By Matt Hodges (China Daily)
Updated: 2009-09-30 10:41

Shanghai resident Li Xuesong comes from an upper-middle-class family but he does not have any memories of going anywhere with his parents when he was young, not even to places in China.

Going places

"Thirty years ago, people had no concept of traveling abroad," Li says.

China was struggling to feed and cloth its huge population while most Western countries placed all types of sanctions against the young socialist nation.

In the 1960s, Air China flew only to a few cities in the world, such as Moscow and Karachi.

Going places

Now, as a travel agent with two decades' experience, Li sees Chinese students flooding foreign universities and the country standing on the brink of an outbound tourism boom.

He took his daughter Jiayi to Thailand when she was just six years old and she is now studying in Berlin.

"Things have changed so much. Back in the 1970s, there was so much propaganda about 'Western imperialists' that we had to be careful even talking to foreign tourists," he says.

Before China started mobilizing its travel industry at that time, only the privileged few could travel overseas. Those included public servants on official visits or people with relatives abroad.

Even officials had to get "political authorization" for their travel and destinations were few.Many of the early travelers were actually technicians and other Chinese specialists sent overseas to help foster bilateral relations, he adds.

Like foreign tourists, who were not allowed to buy or spend yuan until some 15 years ago, Chinese had to get difficult-to-obtain Foreign Exchange Certificates, a second medium of exchange allowing them to purchase foreign currencies.

But whereas international travel was fraught with difficulty, there was little travel for leisure at home. Most people who visited tourist sites were doing it on the sideline of business trips.

Domestic travel was cheap in comparison with today's white-collar salaries. "When I started in the business in the 1980s, one-way tickets from Shanghai to Beijing cost 90 yuan, or 101 yuan from here to Guangzhou," Li says.

After two decades of solid economic growth, what once seemed normal now seems backward.

"I traveled to Cuba in 2006 and it was exactly like China 20 years, what with the two currencies they use," he says.

Southeast Asia was one of the initial draws for Chinese with passports and cash to burn, then Australia and New Zealand. Entering the 21st century, Europe opened up with the lure of the Schengen Agreement, offering Chinese tourists a free pass to hop across 10 countries' borders on just one visa.

"People used to flash their passport stamps and show off by saying 'ba guo you' (8-country-tour).

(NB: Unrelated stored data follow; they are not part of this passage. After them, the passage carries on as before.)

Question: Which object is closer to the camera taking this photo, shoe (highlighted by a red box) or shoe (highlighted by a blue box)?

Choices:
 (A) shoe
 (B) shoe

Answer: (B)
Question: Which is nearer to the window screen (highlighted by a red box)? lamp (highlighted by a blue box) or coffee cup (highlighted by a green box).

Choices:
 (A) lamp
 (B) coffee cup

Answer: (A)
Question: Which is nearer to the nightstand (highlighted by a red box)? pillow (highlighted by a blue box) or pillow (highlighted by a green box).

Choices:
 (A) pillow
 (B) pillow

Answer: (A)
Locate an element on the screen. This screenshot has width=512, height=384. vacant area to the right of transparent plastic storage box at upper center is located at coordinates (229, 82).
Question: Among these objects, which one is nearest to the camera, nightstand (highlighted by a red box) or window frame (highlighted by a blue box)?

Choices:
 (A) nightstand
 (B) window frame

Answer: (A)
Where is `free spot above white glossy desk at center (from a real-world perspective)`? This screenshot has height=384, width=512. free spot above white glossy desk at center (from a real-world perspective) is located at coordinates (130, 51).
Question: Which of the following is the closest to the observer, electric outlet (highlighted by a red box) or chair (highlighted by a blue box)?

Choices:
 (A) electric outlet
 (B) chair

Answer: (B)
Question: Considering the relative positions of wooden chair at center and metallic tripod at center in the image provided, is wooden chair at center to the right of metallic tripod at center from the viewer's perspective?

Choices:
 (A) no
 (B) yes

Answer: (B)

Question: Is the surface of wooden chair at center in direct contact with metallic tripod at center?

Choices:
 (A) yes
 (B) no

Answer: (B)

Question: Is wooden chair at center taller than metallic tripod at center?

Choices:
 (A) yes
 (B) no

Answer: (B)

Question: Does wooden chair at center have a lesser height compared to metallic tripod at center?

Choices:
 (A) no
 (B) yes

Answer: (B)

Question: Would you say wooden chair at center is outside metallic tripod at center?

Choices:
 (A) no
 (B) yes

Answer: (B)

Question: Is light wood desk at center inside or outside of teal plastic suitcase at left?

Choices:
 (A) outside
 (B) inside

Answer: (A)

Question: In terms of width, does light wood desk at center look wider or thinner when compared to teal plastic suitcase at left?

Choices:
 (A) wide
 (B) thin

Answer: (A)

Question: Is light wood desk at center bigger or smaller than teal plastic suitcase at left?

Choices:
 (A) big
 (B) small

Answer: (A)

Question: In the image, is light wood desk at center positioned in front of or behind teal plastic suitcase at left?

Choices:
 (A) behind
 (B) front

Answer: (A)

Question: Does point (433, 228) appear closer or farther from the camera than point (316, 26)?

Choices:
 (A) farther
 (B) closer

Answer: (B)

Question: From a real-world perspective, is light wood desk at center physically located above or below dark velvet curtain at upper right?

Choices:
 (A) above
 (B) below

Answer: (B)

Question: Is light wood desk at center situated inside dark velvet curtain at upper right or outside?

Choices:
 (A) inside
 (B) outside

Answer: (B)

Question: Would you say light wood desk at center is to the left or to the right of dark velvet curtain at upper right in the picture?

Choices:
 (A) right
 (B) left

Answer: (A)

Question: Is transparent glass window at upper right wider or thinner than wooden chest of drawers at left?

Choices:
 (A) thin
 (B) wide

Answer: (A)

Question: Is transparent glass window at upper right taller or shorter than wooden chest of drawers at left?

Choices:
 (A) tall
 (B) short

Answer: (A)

Then, after a few years, they realized that you couldn't soak up any of the local atmosphere from these whistle-stop excursions so they began to wind down," he says.

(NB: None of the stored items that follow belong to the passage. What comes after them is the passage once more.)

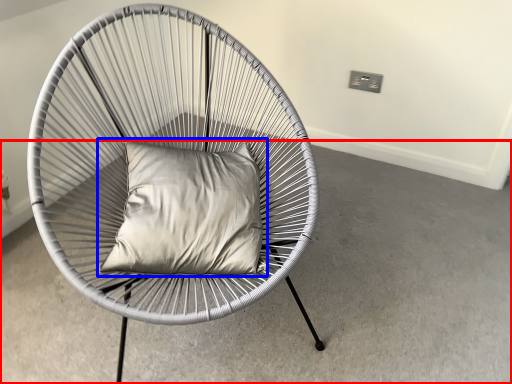 Question: Which point is further to the camera, concrete (highlighted by a red box) or pillow (highlighted by a blue box)?

Choices:
 (A) concrete
 (B) pillow

Answer: (B) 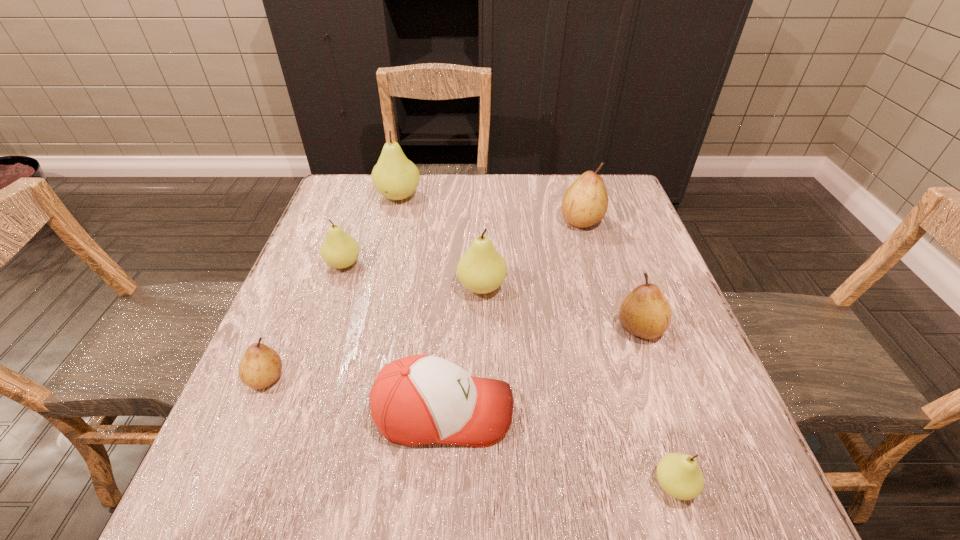 You are a GUI agent. You are given a task and a screenshot of the screen. Output one action in this format:
    pyautogui.click(x=<x>, y=<y>)
    Task: Click on the vacant space at the far right corner of the desktop
    The width and height of the screenshot is (960, 540).
    Given the screenshot: What is the action you would take?
    pyautogui.click(x=608, y=180)

The height and width of the screenshot is (540, 960). In order to click on vacant area between the third green pear from left to right and the third biggest green pear in this screenshot , I will do `click(413, 275)`.

I want to click on free space between the fifth farthest object and the third biggest green pear, so click(492, 296).

The height and width of the screenshot is (540, 960). I want to click on vacant space in between the third green pear from left to right and the third nearest pear, so click(x=561, y=307).

Where is `free area in between the fourth pear from left to right and the sixth farthest pear`? Image resolution: width=960 pixels, height=540 pixels. free area in between the fourth pear from left to right and the sixth farthest pear is located at coordinates (374, 332).

Find the location of a particular element. Image resolution: width=960 pixels, height=540 pixels. blank region between the second smallest green pear and the fourth pear from right to left is located at coordinates (413, 275).

Where is `free area in between the fifth farthest object and the third green pear from left to right`? The height and width of the screenshot is (540, 960). free area in between the fifth farthest object and the third green pear from left to right is located at coordinates (561, 307).

The image size is (960, 540). Find the location of `vacant space that's between the tallest object and the second nearest brown pear`. vacant space that's between the tallest object and the second nearest brown pear is located at coordinates (519, 262).

Identify the location of empty location between the fifth farthest object and the biggest brown pear. The image size is (960, 540). (611, 274).

At what (x,y) coordinates should I click in order to perform the action: click on free space between the biggest brown pear and the fourth nearest object. Please return your answer as a coordinate pair (x, y). Looking at the image, I should click on (611, 274).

"Now it's more popular to fly into Paris and out of Rome 7-9 days later," Li says, adding that next year's FIFA World Cup host South Africa, and especially its precious stones, was one of the hottest draws for his customers this summer, along with the pyramids of Egypt.

Domestic attractions like tropical Hainan Island, mountainous Sichuan, Tibet and the lime-karst rocks of Guilin in Guangxi have also spurred local travel, with 1.7 billion Chinese taking domestic trips in 2008 alone. It marked an increase of more than 30 percent from three years earlier.

While the bulk of Chinese satisfy their travel bugs domestically, Li estimates that one-in-five residents in major cities like Shanghai and Guangzhou now travel overseas each year.

China's opening up with the outside world also saw it welcome more than 46 million foreign tourists in 2006 to rank as the 4th most-visited country in the world, World Tourism Organization figures show.

Present and future trends include a growing rate of do-it-yourself holidays, with local websites like Ctrip.com.

"I remember when Ctrip started, I looked down on them because they gave out small name cards and no one had heard of them, but now they are the No 1 operator in China," Li says.

"Even my wife and daughter are now bugging me to travel alone rather than go for (cheaper) group tours."

 

Time line

1949-1974

Access to China is very restricted save for select foreign visitors.

Late 1970s

China begins rapidly assembling its own travel industry.

1978

China welcomes 230,000 foreign tourists.

Mid-1980s

More than 250 cities open to foreign tourists.

1995

Foreign Exchange Certificates, a currency reserved for foreigners, finally phased out.

1998-2002

Number of travel agencies jumps from 6,222 to 11,552 as outbound tourists spike from 3.2 million to 10.1 million people.

2008

Travel ban to Taiwan lifted; the US is also given coveted Approved Destination Status.